Difference (minus) of asymptotic notations.

Question

$f(n) = 2n^2 + n$

$g(n) = O(n^2)$

The question is to find the mistake in the following process:

$f(n) = O(n^2) + O(n)$

$f(n) - g(n) = O(n^2) + O(n) - O(n^2)$

$f(n)-g(n) = O(n)$

From how I understand it, Big-Oh represents the upper bound on the number of operations (when $n$ tends to very large value). So, the difference between an order of $n^2$ minus an order of $n^2$ should be negligible if $n$ is very large.

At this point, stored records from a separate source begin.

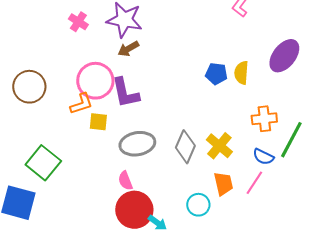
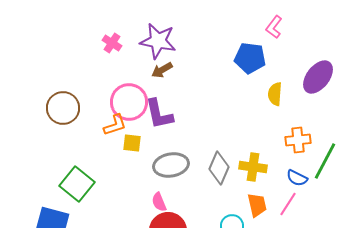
blue pentagon: (216, 74) -> (250, 58), moved, size x1.4
yellow cross: (219, 146) -> (253, 167), turned -32

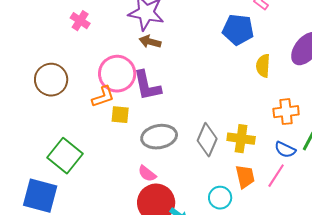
pink cross: (112, 43) -> (80, 21), moved
brown arrow: (162, 70) -> (150, 42), turned 45
pink semicircle: (159, 202) -> (147, 174), turned -30

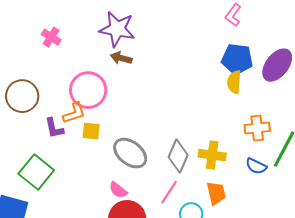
blue pentagon: (238, 30) -> (237, 59), moved
purple L-shape: (147, 86) -> (54, 128), moved, size x0.7
gray ellipse: (159, 137) -> (130, 153), turned 48
pink line: (276, 176) -> (169, 192), moved

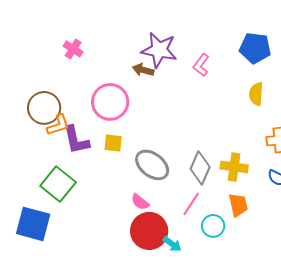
pink L-shape: (233, 15) -> (201, 65), moved
purple star: (117, 29) -> (159, 50), moved
blue pentagon: (237, 59) -> (255, 48), moved
orange L-shape: (74, 113) -> (58, 125), moved
purple L-shape: (54, 128) -> (76, 140), size x1.4

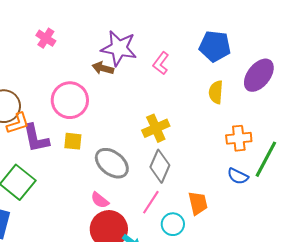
pink cross: (73, 49) -> (46, 38), moved
yellow cross: (234, 167) -> (156, 128), moved, turned -32

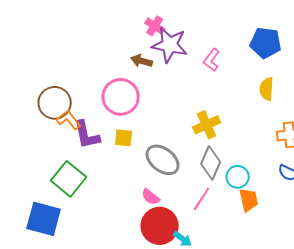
pink cross: (46, 38) -> (155, 26), moved
brown arrow: (103, 68) -> (142, 61), moved
orange L-shape: (18, 123) -> (69, 120), turned -110
cyan circle: (173, 224) -> (238, 177), moved

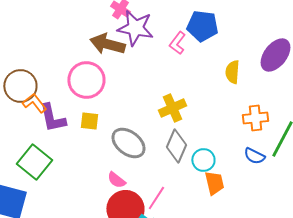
blue pentagon: (266, 43) -> (202, 26), moved
brown arrow: (142, 61) -> (107, 44), size x1.6
pink line: (202, 199) -> (156, 198), moved

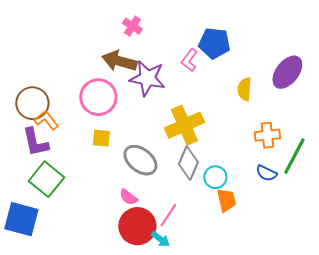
purple star: (135, 28) -> (147, 78), moved
yellow cross: (172, 108) -> (184, 125), size x1.4
purple L-shape: (52, 118) -> (35, 142), moved

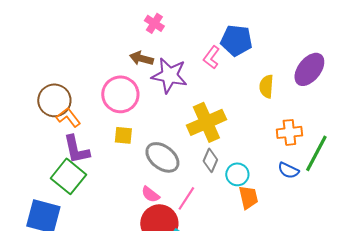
brown arrow: (119, 61) -> (141, 58), size x0.7
purple L-shape: (35, 142) -> (76, 149), moved
gray diamond: (188, 163) -> (210, 160), size x0.7
pink line: (168, 215) -> (186, 198), moved

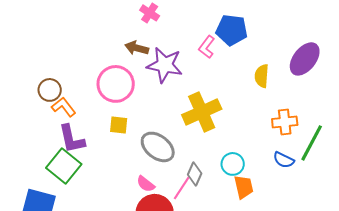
brown circle: (54, 100) -> (50, 90), size x0.7
gray diamond: (210, 160) -> (195, 174), moved

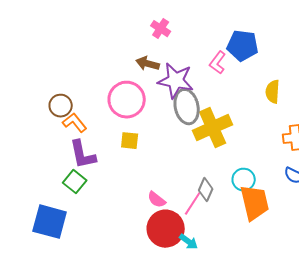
gray ellipse: (158, 147) -> (187, 107), moved, turned 40
green square: (64, 166) -> (75, 182), size x0.7
orange trapezoid: (244, 187) -> (255, 203), size x1.5

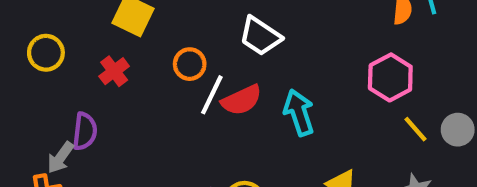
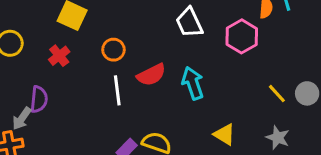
white trapezoid: (260, 36) -> (189, 23), moved, turned 32
pink hexagon: (390, 77) -> (242, 36), moved
white line: (212, 95) -> (117, 90), moved, turned -32

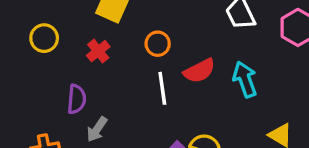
gray arrow: (22, 118) -> (97, 129), moved

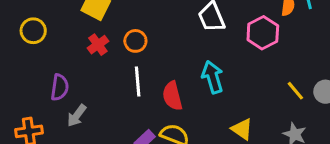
red cross: (98, 51) -> (98, 45), moved
red semicircle: (199, 71) -> (172, 96), moved, turned 100

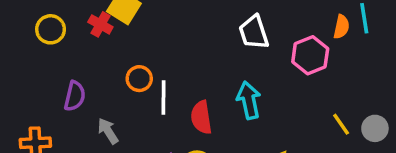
orange circle: (135, 41) -> (139, 79), moved
red cross: (98, 45) -> (100, 24), moved, turned -30
gray arrow: (77, 116) -> (108, 131), moved, turned 105

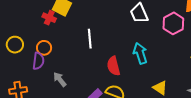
yellow circle: (51, 29) -> (15, 45), moved
orange circle: (139, 79) -> (44, 48), moved
white line: (163, 97) -> (90, 39), moved

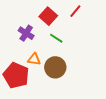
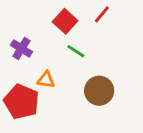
purple cross: (26, 33) -> (21, 48), moved
brown circle: (55, 67) -> (99, 91), moved

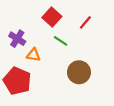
red line: (102, 14) -> (85, 22), moved
orange triangle: (46, 80) -> (33, 55), moved

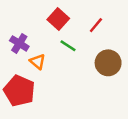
orange triangle: (33, 55) -> (38, 62), turned 32
brown circle: (79, 72) -> (108, 63), moved

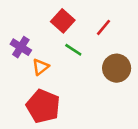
orange triangle: (38, 62) -> (40, 67), turned 42
red pentagon: (19, 91) -> (43, 106), moved

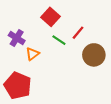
red line: (103, 27) -> (78, 33), moved
red pentagon: (43, 106) -> (18, 86), moved

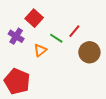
red square: (50, 17) -> (34, 18), moved
orange triangle: (33, 54) -> (40, 50), moved

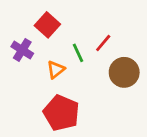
green line: (56, 38) -> (78, 53), turned 32
red pentagon: (17, 81) -> (61, 113), moved

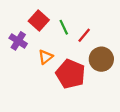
green line: (78, 53) -> (64, 27), moved
red pentagon: (61, 113) -> (71, 74), moved

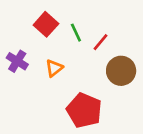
purple cross: (18, 41) -> (17, 61), moved
red pentagon: (71, 74) -> (84, 110), moved

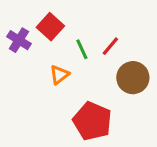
green line: (76, 33) -> (82, 49), moved
purple cross: (17, 61) -> (19, 40), moved

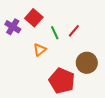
brown circle: (133, 78) -> (87, 63), moved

But the individual steps seem correct. It seems to me that the mistake is that when doing the minus with large values, the $O(n)$ will also get consumed.

I need clarification on whether I'm correct. If I'm not, then where is the mistake?

Answer 1

Hint

What if $g(n) = n^2$?

What does $f(n) - g(n)$ simplify to, and is it $O(n)$ or $O(n^2)$?

Clarification

With the above, we get $f(n) - g(n) = 2n^2 + n - n^2 = n^2 + n = O(n^2)$.

Remember that, by definition, $f(n) = O(n^p)$ means $f(n) \leq Cn^p$ for some constant $C$ if $n$ large enough. This still holds true for any general $g(n) = O(n^2)$.

Answer 2

According to definition of big-O notation:

$f(x)=O(g(x)){\text{ as }}$$x\to a$\, if and only if

${\displaystyle \limsup _{x\to a}\left|{\frac {f(x)}{g(x)}}\right|<\infty }$

$\lim_{x→\infty}\left|{\cfrac {f(n)-g(n)}{(n^2)}}\right|=0$

If $g(x)$ is nonzero, or at least becomes nonzero beyond a certain point, the relation $f(x) = o(g(x))$ is equivalent to

$\lim _{x\to \infty }{\cfrac {f(x)}{g(x)}}=0$.

---

Do you know that,

$f(n)+g(n)=(2n^2+n)+O(n^2)=\max((2n^2+n), O(n^2))=O(n^2)$

Can we conclude that:

$f(n)=g(n)+O(n^2)=O(n^2)$

$f(n)-g(n)=O(n^2)$

Answer 3

When you write $O(h(x))$ (as $x \to \infty$, for some function $h$) you have to imagine that it is written "something (in modulo) which is at most $h(x)$ (up to a constant)", giving you an upper bound for the growth of your function.

This is why, if you write $O(h(x))-O(h(x))$, then it does not simplify to $0$, but it is still $O(h(x))$. You may obtain something "smaller" than $O(h(x))$ only if you have some additional information on what is your first $O(h(x))$ and your second $O(h(x))$.